Storing Kitchenware

Feb 13, 2015 | | Say something

kitchen

When it comes to moving house and putting things into storage near you, there is certainly a duty of care that comes with dealing with kitchen items, particularly those plates, cups and fine china that could easily break when least expected. Whilst they are often bundled in with other household items and lots of newspaper for good luck in the last minute rush that packing often becomes, they start to become the centre of attention in the amount of space they take up, and the unexpected weight of a pile of plates can cause a few packing reassessments.

For packing these sorts of items you ought to start by considering the containers you will be using. Most self-assembly cardboard boxes you pick up off the shelf are going to be pushed to their limits when tackling the weight of these items, so a good start would be to see what your local hardware store has in stock and what they can recommend. They will most likely have special reinforced boxes for carrying plates and suchlike. For smaller items of china, boxes with internal separators can also be purchased to restrict movement of items and pack them safely. Also have a look whether you already own strong boxes in non-cardboard materials that could be repurposed for storage here. When it comes to boxes, always better to overbuy than trying to overfill boxes that can’t take the weight of everything.

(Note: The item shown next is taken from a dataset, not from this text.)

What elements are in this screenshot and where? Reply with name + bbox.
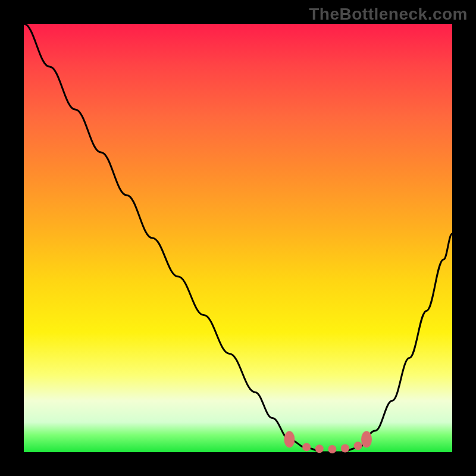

The art of packing the items does indeed involve a good deal of newspaper around and inside everything, but you may benefit from including other soft materials that may be in the household. Don’t forget that newspaper and magazines contain a lot of ink, which over time might rub off onto what you are storing. If you have plain wrapping paper and assorted garments that you are not planning on wearing for a while, these will do very well. And obviously if you have been collecting packing materials like bubble wrap or polystyrene foam, then this is an ideal way of putting it to further use.

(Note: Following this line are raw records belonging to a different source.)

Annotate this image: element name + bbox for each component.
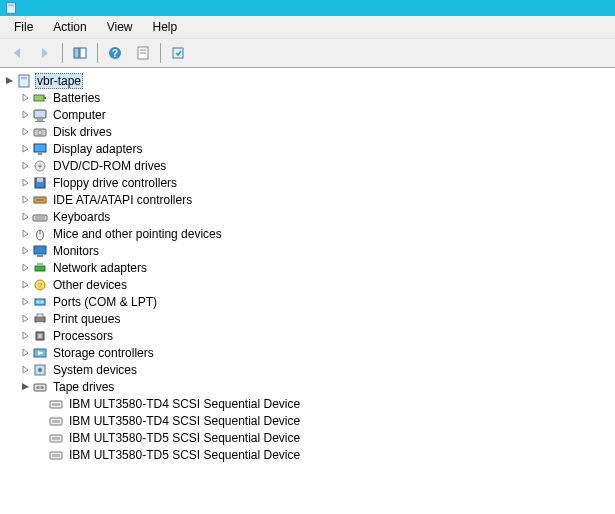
expand-icon[interactable] <box>20 331 30 341</box>
toolbar-separator <box>97 43 98 63</box>
tree-category[interactable]: Disk drives <box>4 123 615 140</box>
tape-drive-icon <box>32 379 48 395</box>
svg-marker-60 <box>23 145 28 152</box>
svg-marker-64 <box>23 213 28 220</box>
mouse-icon <box>32 226 48 242</box>
disk-icon <box>32 124 48 140</box>
root-label: vbr-tape <box>35 73 83 89</box>
device-label: IBM ULT3580-TD4 SCSI Sequential Device <box>67 397 302 411</box>
scan-icon <box>170 45 186 61</box>
tree-category[interactable]: IDE ATA/ATAPI controllers <box>4 191 615 208</box>
category-label: Print queues <box>51 312 122 326</box>
expand-icon[interactable] <box>20 280 30 290</box>
expand-icon[interactable] <box>20 127 30 137</box>
tree-category[interactable]: Storage controllers <box>4 344 615 361</box>
tree-category[interactable]: DVD/CD-ROM drives <box>4 157 615 174</box>
panel-icon <box>72 45 88 61</box>
back-button <box>4 40 30 66</box>
title-bar <box>0 0 615 16</box>
device-tree[interactable]: vbr-tape BatteriesComputerDisk drivesDis… <box>0 68 615 514</box>
expand-icon[interactable] <box>20 314 30 324</box>
expand-icon[interactable] <box>20 297 30 307</box>
toolbar-separator <box>160 43 161 63</box>
tree-category[interactable]: Print queues <box>4 310 615 327</box>
toolbar <box>0 39 615 68</box>
category-label: Mice and other pointing devices <box>51 227 224 241</box>
battery-icon <box>32 90 48 106</box>
tree-category[interactable]: Keyboards <box>4 208 615 225</box>
expand-icon[interactable] <box>20 195 30 205</box>
printer-icon <box>32 311 48 327</box>
tree-category[interactable]: Mice and other pointing devices <box>4 225 615 242</box>
tree-category[interactable]: Other devices <box>4 276 615 293</box>
category-label: Display adapters <box>51 142 144 156</box>
svg-marker-68 <box>23 281 28 288</box>
svg-marker-61 <box>23 162 28 169</box>
tree-category[interactable]: Batteries <box>4 89 615 106</box>
svg-marker-58 <box>23 111 28 118</box>
display-icon <box>32 141 48 157</box>
tree-category[interactable]: System devices <box>4 361 615 378</box>
forward-button <box>32 40 58 66</box>
expand-icon[interactable] <box>20 212 30 222</box>
optical-icon <box>32 158 48 174</box>
category-label: Floppy drive controllers <box>51 176 179 190</box>
show-hide-tree-button[interactable] <box>67 40 93 66</box>
tree-category[interactable]: Processors <box>4 327 615 344</box>
scan-hardware-button[interactable] <box>165 40 191 66</box>
collapse-icon[interactable] <box>20 382 30 392</box>
category-label: Batteries <box>51 91 102 105</box>
svg-marker-57 <box>23 94 28 101</box>
svg-marker-71 <box>23 332 28 339</box>
menu-file[interactable]: File <box>4 17 43 37</box>
expand-icon[interactable] <box>20 93 30 103</box>
tree-root[interactable]: vbr-tape <box>4 72 615 89</box>
svg-marker-59 <box>23 128 28 135</box>
svg-marker-66 <box>23 247 28 254</box>
cpu-icon <box>32 328 48 344</box>
floppy-icon <box>32 175 48 191</box>
category-label: DVD/CD-ROM drives <box>51 159 168 173</box>
expand-icon[interactable] <box>20 229 30 239</box>
svg-rect-54 <box>74 48 79 58</box>
device-label: IBM ULT3580-TD5 SCSI Sequential Device <box>67 448 302 462</box>
tape-device-icon <box>48 447 64 463</box>
expand-icon[interactable] <box>20 110 30 120</box>
collapse-icon[interactable] <box>4 76 14 86</box>
expand-icon[interactable] <box>20 246 30 256</box>
category-label: Monitors <box>51 244 101 258</box>
tree-device[interactable]: IBM ULT3580-TD4 SCSI Sequential Device <box>4 412 615 429</box>
expand-icon[interactable] <box>20 348 30 358</box>
tree-category[interactable]: Computer <box>4 106 615 123</box>
menu-help[interactable]: Help <box>143 17 188 37</box>
network-icon <box>32 260 48 276</box>
properties-button[interactable] <box>130 40 156 66</box>
tree-category-tape-drives[interactable]: Tape drives <box>4 378 615 395</box>
category-label: Keyboards <box>51 210 112 224</box>
arrow-right-icon <box>37 45 53 61</box>
expand-icon[interactable] <box>20 161 30 171</box>
tree-category[interactable]: Ports (COM & LPT) <box>4 293 615 310</box>
category-label: System devices <box>51 363 139 377</box>
arrow-left-icon <box>9 45 25 61</box>
svg-marker-67 <box>23 264 28 271</box>
expand-icon[interactable] <box>20 263 30 273</box>
tree-category[interactable]: Floppy drive controllers <box>4 174 615 191</box>
storage-icon <box>32 345 48 361</box>
tree-category[interactable]: Display adapters <box>4 140 615 157</box>
tree-device[interactable]: IBM ULT3580-TD5 SCSI Sequential Device <box>4 429 615 446</box>
tree-category[interactable]: Monitors <box>4 242 615 259</box>
expand-icon[interactable] <box>20 144 30 154</box>
monitor-icon <box>32 243 48 259</box>
svg-marker-69 <box>23 298 28 305</box>
expand-icon[interactable] <box>20 365 30 375</box>
menu-view[interactable]: View <box>97 17 143 37</box>
expand-icon[interactable] <box>20 178 30 188</box>
menu-action[interactable]: Action <box>43 17 96 37</box>
svg-marker-65 <box>23 230 28 237</box>
tree-category[interactable]: Network adapters <box>4 259 615 276</box>
category-label: Computer <box>51 108 108 122</box>
tree-device[interactable]: IBM ULT3580-TD4 SCSI Sequential Device <box>4 395 615 412</box>
tree-device[interactable]: IBM ULT3580-TD5 SCSI Sequential Device <box>4 446 615 463</box>
help-button[interactable] <box>102 40 128 66</box>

The next stage in packing is to make sure the bottom is thickly lined with material. Piles of plates can be heavy, and if you are resorting to using lighter box materials, the box may buckle if you put a heavy plate right at the bottom. You still need to arrange your packing so that heavier items are near the bottom, but padding at the bottom of the box will even out the force of the heavy items. Make sure items are carefully filled with material and are well spaced out in your box with further material padding out the gaps. Resist the temptation of overpacking the boxes, try to keep them a reasonable weight so that when lifting the bottom of the box does not show any signs of giving way. Plates may be best packed on their side, so that their thinnest part is not bearing weight. Similarly, if you have cups and glasses, these tend to be most fragile of all, and benefit well from being packed upside down, leaving any chippable sides unexposed.

Obviously tape the boxes up well and label them fragile so that when it comes to moving them or arranging your storage unit, you know which boxes need extra care to be taken of.